Q: How accurate is the forecasting? A: Accuracy depends on data quality and patterns. The model automatically selects the best algorithm. Confidence intervals show uncertainty.
Q: Can we use our own LLM? A: Currently, Cortex uses models hosted by Snowflake partners (Anthropic, Meta, Mistral). External model integration is on the roadmap.
Q: How long does it take to set up Cortex Analyst? A: The semantic model YAML takes a few hours to create properly.
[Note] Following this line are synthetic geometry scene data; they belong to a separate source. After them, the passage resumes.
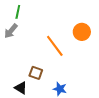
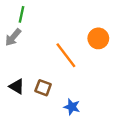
black triangle: (21, 88) -> (17, 86), moved

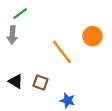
green line: (21, 14) -> (20, 14), turned 42
gray arrow: (13, 37) -> (12, 35), turned -36

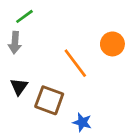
black triangle: (16, 81) -> (19, 87), moved, turned 35
brown square: (41, 82) -> (49, 100), size x1.5

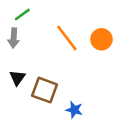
orange line: (75, 63) -> (67, 38), moved

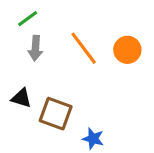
gray arrow: (14, 38) -> (35, 48), moved
black triangle: (17, 78) -> (21, 98), turned -49

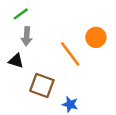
orange line: (84, 48) -> (70, 54), moved
black triangle: (21, 98) -> (16, 61), moved

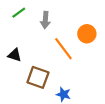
gray arrow: (27, 36) -> (45, 20), moved

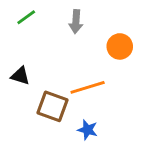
gray arrow: (45, 20) -> (76, 22), moved
orange line: (63, 49) -> (88, 87), moved, turned -70

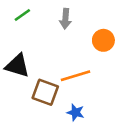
black triangle: (20, 76) -> (17, 66), size x1.5

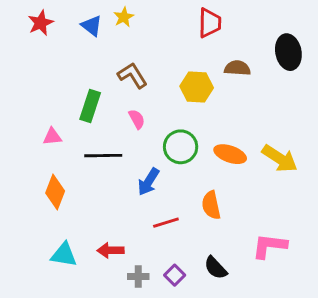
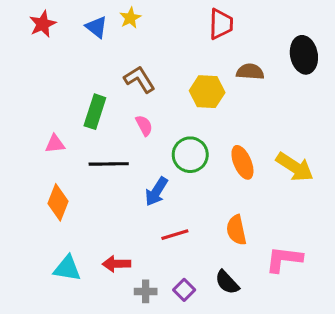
orange ellipse: (230, 154) -> (242, 162), turned 48
orange semicircle: (211, 205) -> (236, 230), moved

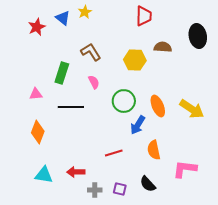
red star: (43, 24) -> (37, 27), moved
blue arrow: (156, 192) -> (138, 125), moved
purple square: (184, 290) -> (120, 189), turned -32

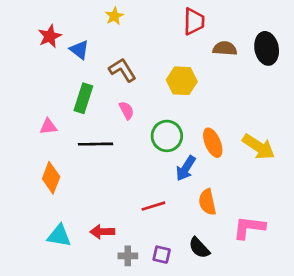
blue triangle: (63, 18) -> (79, 50), moved
brown semicircle: (163, 47) -> (225, 48), moved

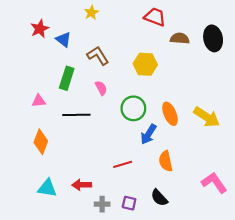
red trapezoid: (194, 21) -> (155, 17), turned -70
pink L-shape: (249, 228) -> (214, 183), moved, turned 48

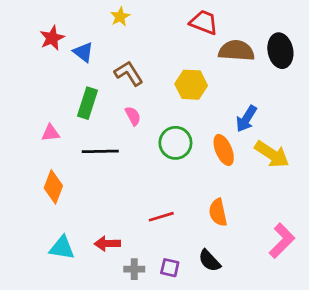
brown semicircle: (180, 38) -> (236, 51), size x1.4
blue arrow: (148, 134) -> (246, 119), moved
pink L-shape: (214, 183) -> (282, 241), turned 80

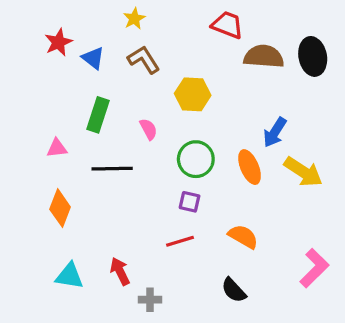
brown L-shape: (129, 73) -> (144, 60), moved
yellow hexagon: (191, 85) -> (193, 94), moved
orange semicircle: (218, 212) -> (243, 237), turned 132
red arrow: (107, 244) -> (120, 271), turned 65
purple square: (170, 268) -> (190, 202), moved

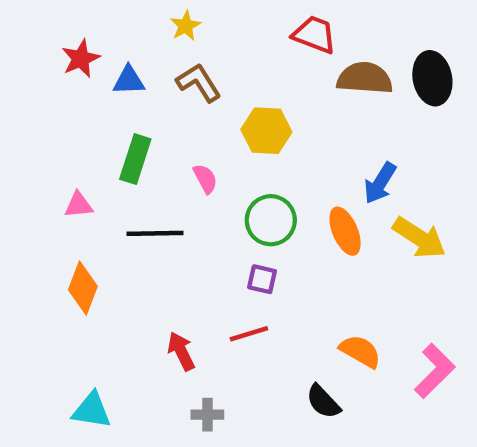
blue triangle: (93, 58) -> (129, 80), turned -40
orange semicircle: (243, 237) -> (360, 351), moved
red arrow: (120, 271) -> (181, 351), moved
cyan triangle: (69, 276) -> (92, 410), moved

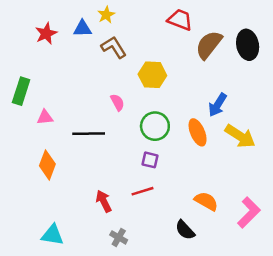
brown semicircle: (365, 78) -> (209, 45), turned -56
blue triangle: (129, 80) -> (82, 29), moved
green rectangle: (135, 159) -> (21, 91), moved
gray cross: (207, 415) -> (119, 237), turned 30

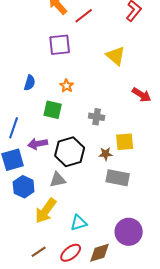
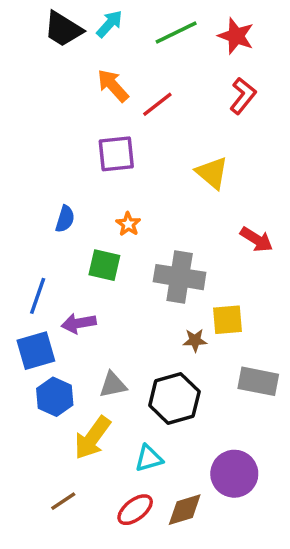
gray cross: (97, 117) -> (180, 277), size x1.8
black hexagon: (70, 152) -> (174, 398), moved
gray rectangle: (118, 178) -> (258, 381), moved
brown line: (39, 252) -> (63, 501), moved

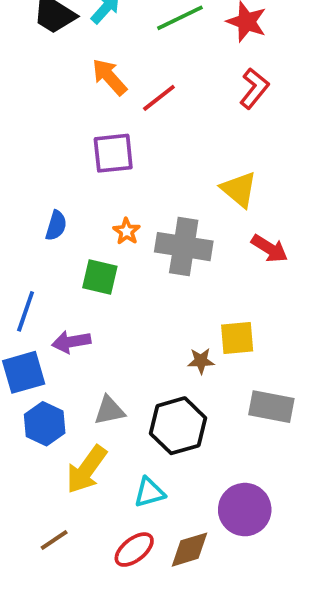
yellow triangle: (212, 173) -> (239, 189), moved
gray cross: (180, 277) -> (184, 247), moved

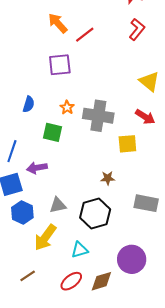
yellow triangle: (239, 189) -> (149, 81), moved
yellow square: (237, 338) -> (127, 144), moved

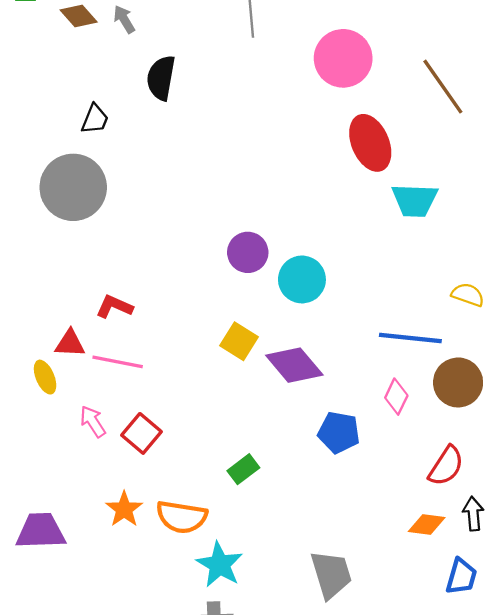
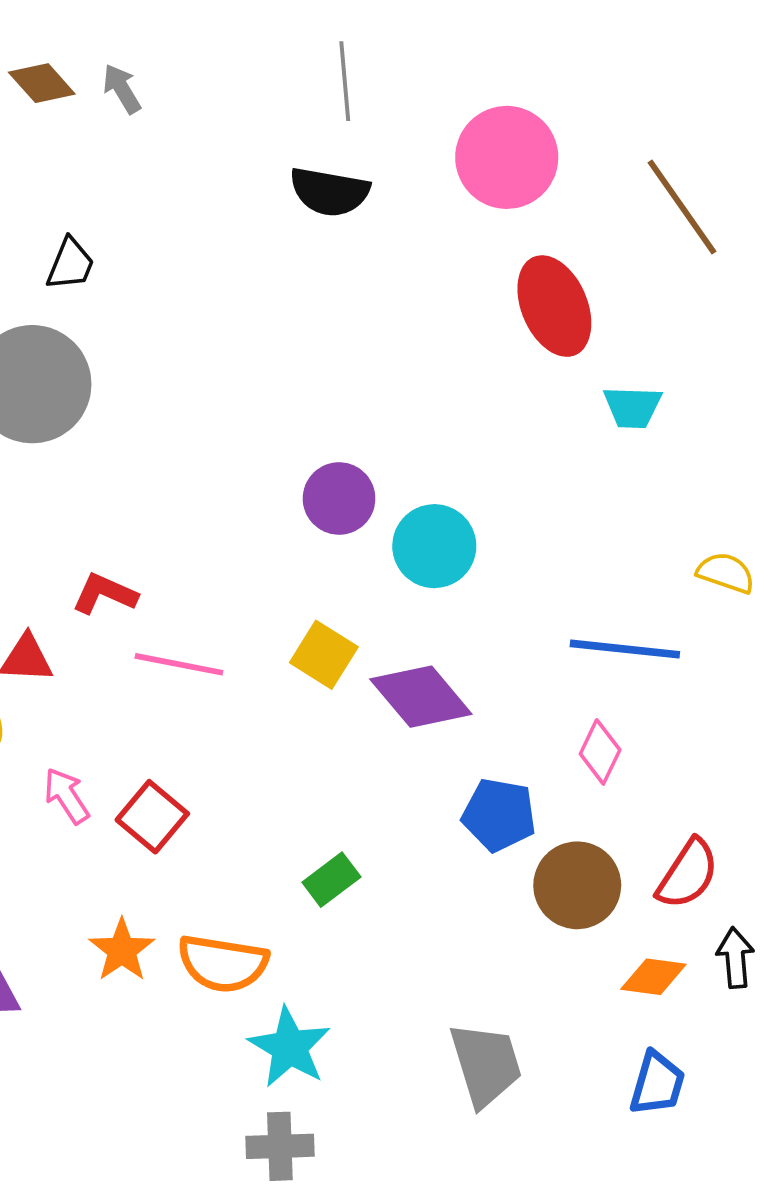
black semicircle: (161, 78) -> (330, 192), moved, turned -90
cyan trapezoid: (415, 200) -> (632, 407), size x0.7
pink line: (118, 362) -> (179, 664), moved
brown circle: (458, 382) -> (577, 885), moved
blue trapezoid: (461, 577) -> (657, 1083), moved

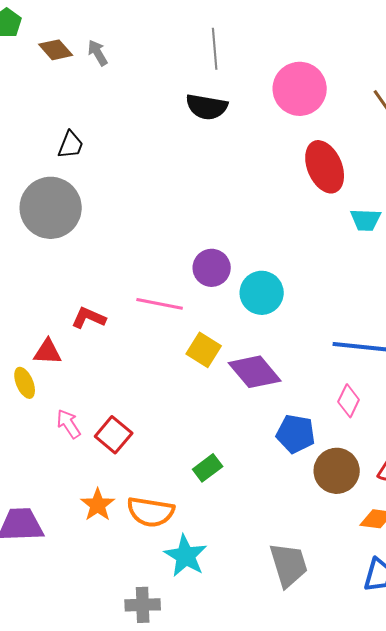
pink line: (179, 664) -> (160, 304), moved
gray cross: (280, 1146) -> (143, 605), moved

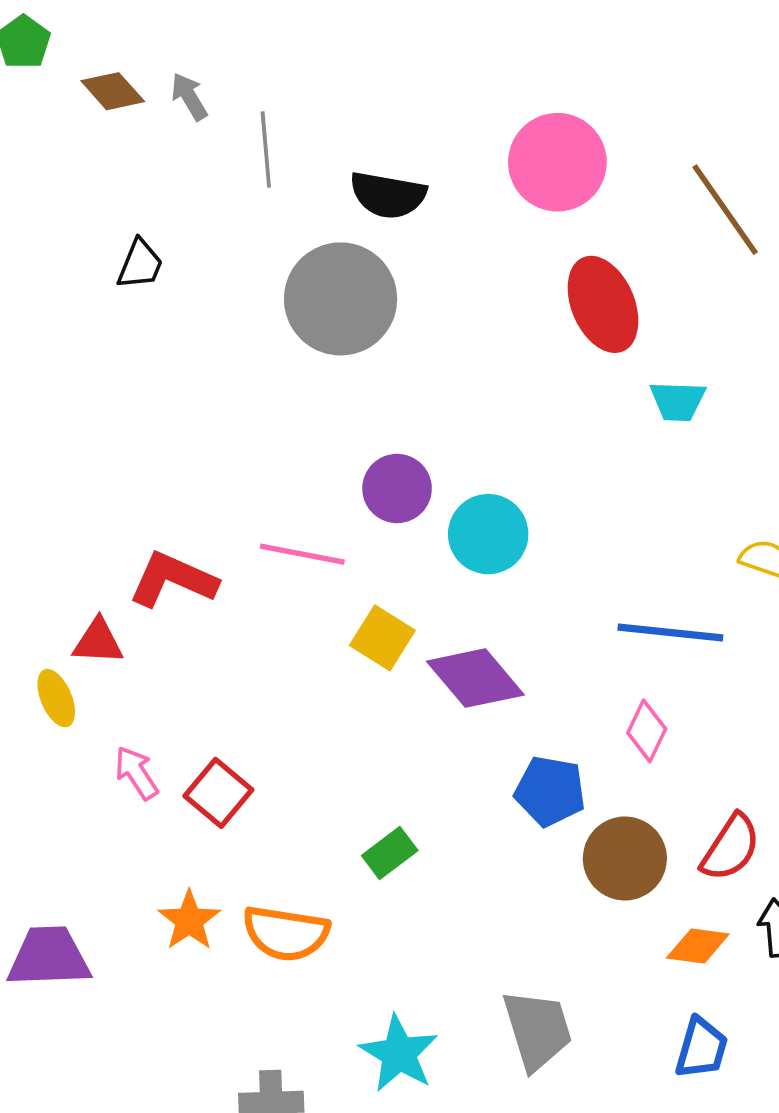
gray line: (215, 49) -> (266, 149), moved
gray circle: (51, 208) -> (341, 299), moved
red L-shape: (89, 318) -> (173, 580), size x1.4
cyan star: (186, 556) -> (399, 1054), moved

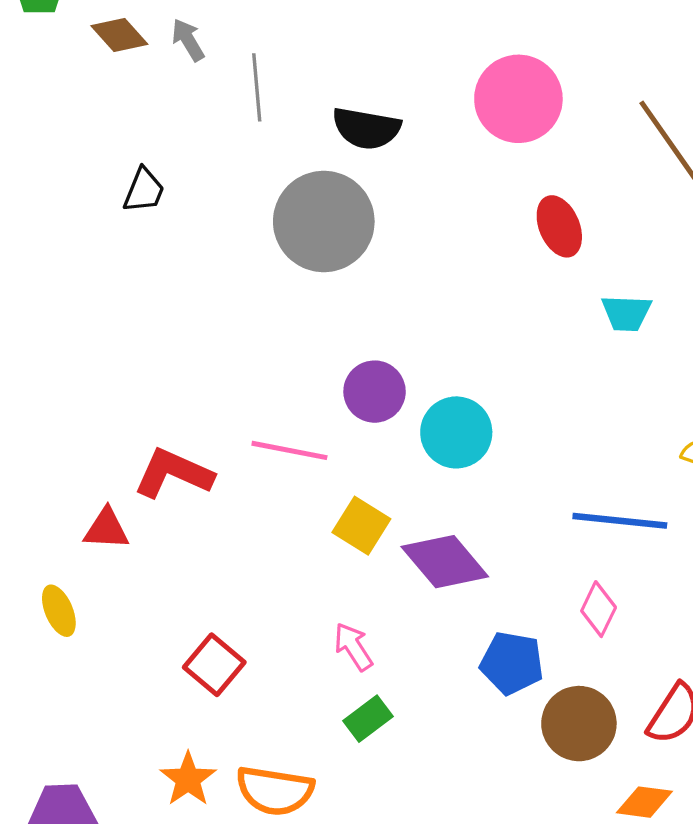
red ellipse: (603, 304) -> (559, 226), size x0.7
yellow ellipse: (56, 698) -> (59, 611), moved
pink arrow: (136, 773) -> (353, 647), moved

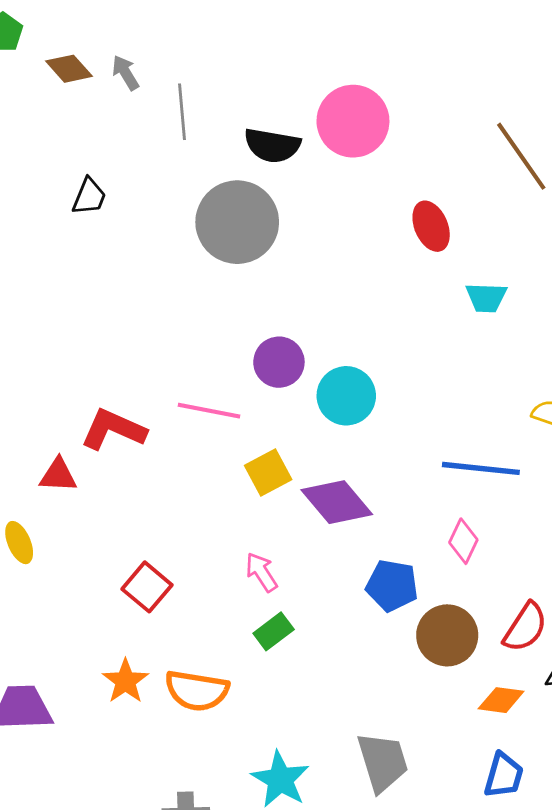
pink circle: (518, 99) -> (353, 121), moved
yellow square: (361, 526) -> (268, 473), turned 30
After that, users can query immediately.
| File | Description |
|---|---|
01_ddl_schema.sql |
Database, schema, and table definitions |
02_sample_data_dimensions.sql |
Dimension table data (menu, customers, locations) |
03_sample_data_facts.sql |
Fact table data (orders, reviews, inventory) |
04_semantic_model.yaml |
Cortex Analyst semantic model |
05_demo_queries.sql |
All demo queries organized by feature |
DEMO_GUIDE.md |
This document |
Demo created for Snowflake Intelligence showcase. Data is synthetic and for demonstration purposes only.